Opened by the City of Fredericksburg, Gillespie County and the Fredericksburg Independent School District, the emergency shelter allowed a haven for those without electricity and heat in their homes.
City of Fredericksburg Parks and Recreation Director Andrea Schmidt said they opened the shelter Sunday morning, Feb. 14.
“The school district has been great to provide us all of this,” Schmidt said. “They’ve been cooking for us.”
Schmidt said the shelter could house a hundred until the end of the week but so far, 24 is the largest amount of people utilizing it at one time as of Tuesday, Feb. 16.
“We’ve got both gyms that we can open,” Schmidt said. “The school district has said they are willing to work with us if we need to open additional facilities.”

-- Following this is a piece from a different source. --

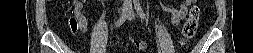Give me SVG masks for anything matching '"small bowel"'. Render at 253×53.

Many of those seeking shelter congregated in the school’s cafeteria filled with cots, blankets and sleeping bags, as well as a stack of board games.
“Most of them come from outside city limits because they don’t have power,” Schmidt said.
People from all over the county from Fredericksburg and Harper to the surrounding rural areas traveled to the elementary school in order to shelter in place.
Doris Evans sat on a cot facing her son, David Mann, and her grandson by the same name.
“We’ve been without water for days now and no electricity,” Mann said.
Mann said he and his family reserved a room in a local hotel, but when they arrived there, they realized they had been overbooked.
With all the motels booked, Mann and his family were sent to the emergency shelter.
Fredericksburg resident John Williams said the weather is the worst he has seen in his 81 years.
“I have seen two inches of snow on the ground and then after three or four days it would melt,” Williams said. “But never any of this.”
When Williams, who lives in Windmill Oaks, lost his electricity, he said some of his neighbors were able to use generators and stay home.
“If I’d stayed in my house now, I would be frozen to death by tomorrow,” Williams said.
Williams said people who spend time in the shelter might get used to having heat and think it was okay to go home.
“You get home and you and the cat are the only ones in there,” Williams said. “And now its 29 degrees or 28 degrees. You’re in trouble.”
Williams’s cat, Karma, was taken to the animal shelter when Sheriff Buddy Mills drove him to the emergency shelter.
“I wanted to keep her with me,” Williams said.
Even though Karma and Williams were separated for the time being, he imagined the emergency shelter would be very different if everyone brought their pets with them.